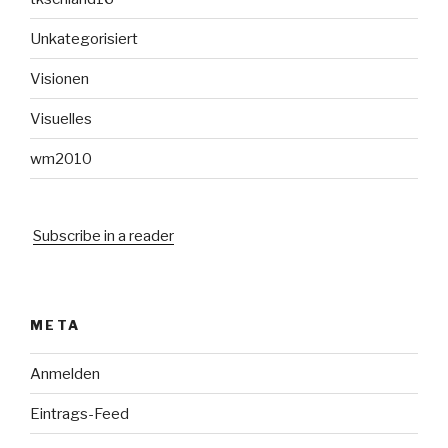
Unkategorisiert
Visionen
Visuelles
wm2010
Subscribe in a reader
META
Anmelden
Eintrags-Feed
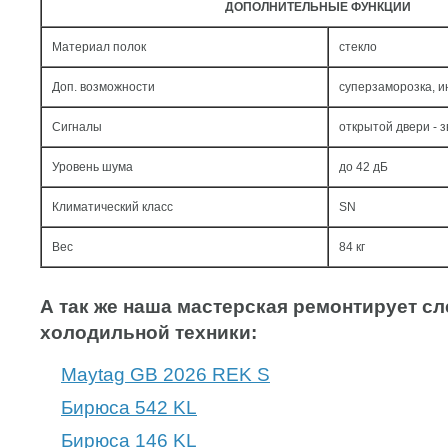
ДОПОЛНИТЕЛЬНЫЕ ФУНКЦИИ
Материал полок
стекло
Доп. возможности
суперзаморозка, 
Сигналы
открытой двери - з
Уровень шума
до 42 дБ
Климатический класс
SN
Вес
84 кг
А так же наша мастерская ремонтирует 
холодильной техники:
Maytag GB 2026 REK S
Бирюса 542 KL
Бирюса 146 KL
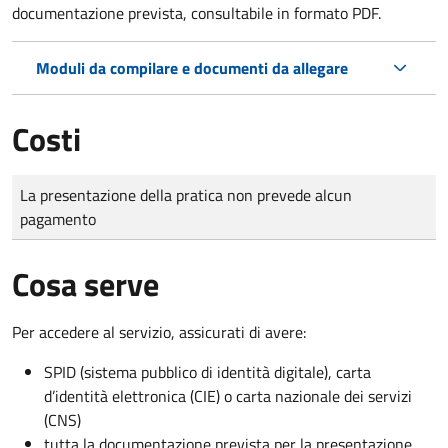
documentazione prevista, consultabile in formato PDF.
Moduli da compilare e documenti da allegare
Costi
Tipo di pagamento
Importo
La presentazione della pratica non prevede alcun
pagamento
Cosa serve
Per accedere al servizio, assicurati di avere:
SPID (sistema pubblico di identità digitale), carta
d’identità elettronica (CIE) o carta nazionale dei servizi
(CNS)
tutta la documentazione prevista per la presentazione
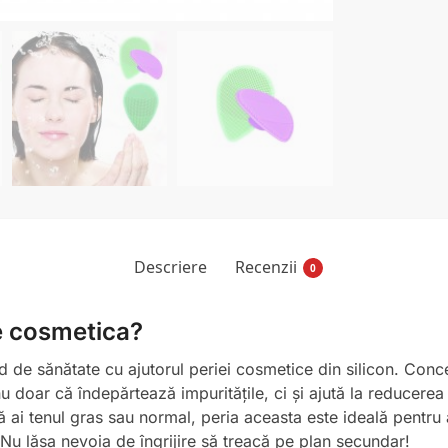
Descriere
Recenzii
0
ie cosmetica?
d de sănătate cu ajutorul periei cosmetice din silicon. Conc
 nu doar că îndepărtează impuritățile, ci și ajută la reducerea
 ai tenul gras sau normal, peria aceasta este ideală pentru a
u lăsa nevoia de îngrijire să treacă pe plan secundar!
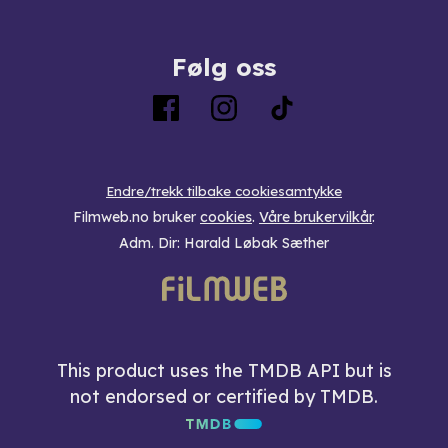
Følg oss
Endre/trekk tilbake cookiesamtykke
Filmweb.no bruker
cookies
.
Våre brukervilkår
.
Adm. Dir: Harald Løbak Sæther
This product uses the TMDB API but is
not endorsed or certified by TMDB.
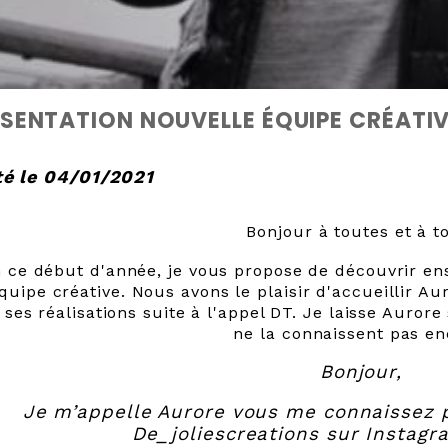
SENTATION NOUVELLE ÉQUIPE CRÉATI
é le 04/01/2021
Bonjour à toutes et à t
 ce début d'année, je vous propose de découvrir 
équipe créative. Nous avons le plaisir d'accueillir A
 ses réalisations suite à l'appel DT. Je laisse Auror
ne la connaissent pas en
Bonjour,
Je m’appelle Aurore vous me connaissez 
De_joliescreations sur Instagr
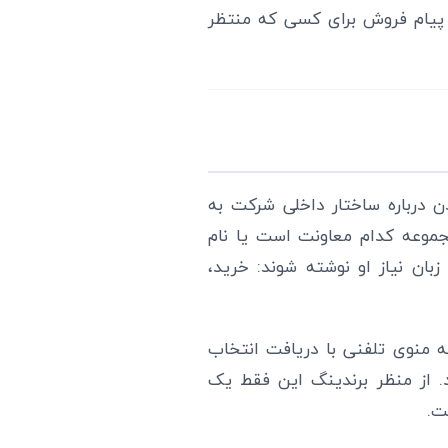
 پیام فروش برای کسی که منتظر
درباره ساختار داخلی شرکت به
جموعه کدام معاونت است یا نام
ان نیاز او نوشته شوند: خرید،
منوی تلفنی با دریافت انتخاب
. از منظر برندینگ این فقط یک
ت.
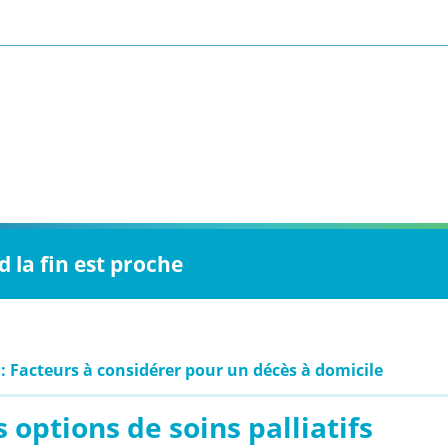
 la fin est proche
 : Facteurs à considérer pour un décès à domicile
 options de soins palliatifs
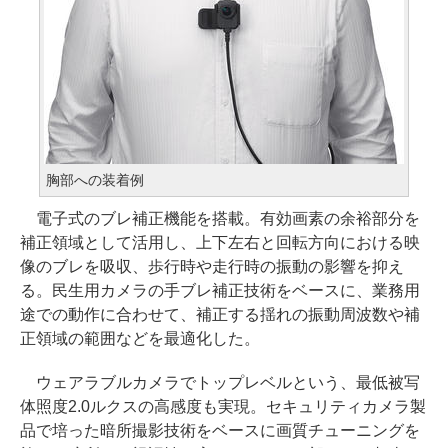
胸部への装着例
電子式のブレ補正機能を搭載。有効画素の余裕部分を
補正領域として活用し、上下左右と回転方向における映
像のブレを吸収、歩行時や走行時の振動の影響を抑え
る。民生用カメラの手ブレ補正技術をベースに、業務用
途での動作に合わせて、補正する揺れの振動周波数や補
正領域の範囲などを最適化した。
ウェアラブルカメラでトップレベルという、最低被写
体照度2.0ルクスの高感度も実現。セキュリティカメラ製
品で培った暗所撮影技術をベースに画質チューニングを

▬▬▬▬▬▬

** Your task **
If a record contains a picture, leave the picture out and return everything else exactly.

** Response to the task **
Unkategorisiert
Visionen
Visuelles
wm2010
Subscribe in a reader
META
Anmelden
Eintrags-Feed
ДОПОЛНИТЕЛЬНЫЕ ФУНКЦИИ
Материал полок
стекло
Доп. возможности
суперзаморозка, 
Сигналы
открытой двери - з
Уровень шума
до 42 дБ
Климатический класс
SN
Вес
84 кг
А так же наша мастерская ремонтирует 
холодильной техники:
Maytag GB 2026 REK S
Бирюса 542 KL
Бирюса 146 KL
documentazione prevista, consultabile in formato PDF.
Moduli da compilare e documenti da allegare
Costi
Tipo di pagamento
Importo
La presentazione della pratica non prevede alcun
pagamento
Cosa serve
Per accedere al servizio, assicurati di avere:
SPID (sistema pubblico di identità digitale), carta
d’identità elettronica (CIE) o carta nazionale dei servizi
(CNS)
tutta la documentazione prevista per la presentazione
Descriere
Recenzii
0
ie cosmetica?
d de sănătate cu ajutorul periei cosmetice din silicon. Conc
 nu doar că îndepărtează impuritățile, ci și ajută la reducerea
 ai tenul gras sau normal, peria aceasta este ideală pentru a
u lăsa nevoia de îngrijire să treacă pe plan secundar!
Følg oss
Endre/trekk tilbake cookiesamtykke
Filmweb.no bruker
cookies
.
Våre brukervilkår
.
Adm. Dir: Harald Løbak Sæther
This product uses the TMDB API but is
not endorsed or certified by TMDB.
SENTATION NOUVELLE ÉQUIPE CRÉATI
é le 04/01/2021
Bonjour à toutes et à t
 ce début d'année, je vous propose de découvrir 
équipe créative. Nous avons le plaisir d'accueillir A
 ses réalisations suite à l'appel DT. Je laisse Auror
ne la connaissent pas en
Bonjour,
Je m’appelle Aurore vous me connaissez 
De_joliescreations sur Instagr
 پیام فروش برای کسی که منتظر
درباره ساختار داخلی شرکت به
جموعه کدام معاونت است یا نام
ان نیاز او نوشته شوند: خرید،
منوی تلفنی با دریافت انتخاب
. از منظر برندینگ این فقط یک
ت.
 la fin est proche
 : Facteurs à considérer pour un décès à domicile
 options de soins palliatifs
胸部への装着例
電子式のブレ補正機能を搭載。有効画素の余裕部分を
補正領域として活用し、上下左右と回転方向における映
像のブレを吸収、歩行時や走行時の振動の影響を抑え
る。民生用カメラの手ブレ補正技術をベースに、業務用
途での動作に合わせて、補正する揺れの振動周波数や補
正領域の範囲などを最適化した。
ウェアラブルカメラでトップレベルという、最低被写
体照度2.0ルクスの高感度も実現。セキュリティカメラ製
品で培った暗所撮影技術をベースに画質チューニングを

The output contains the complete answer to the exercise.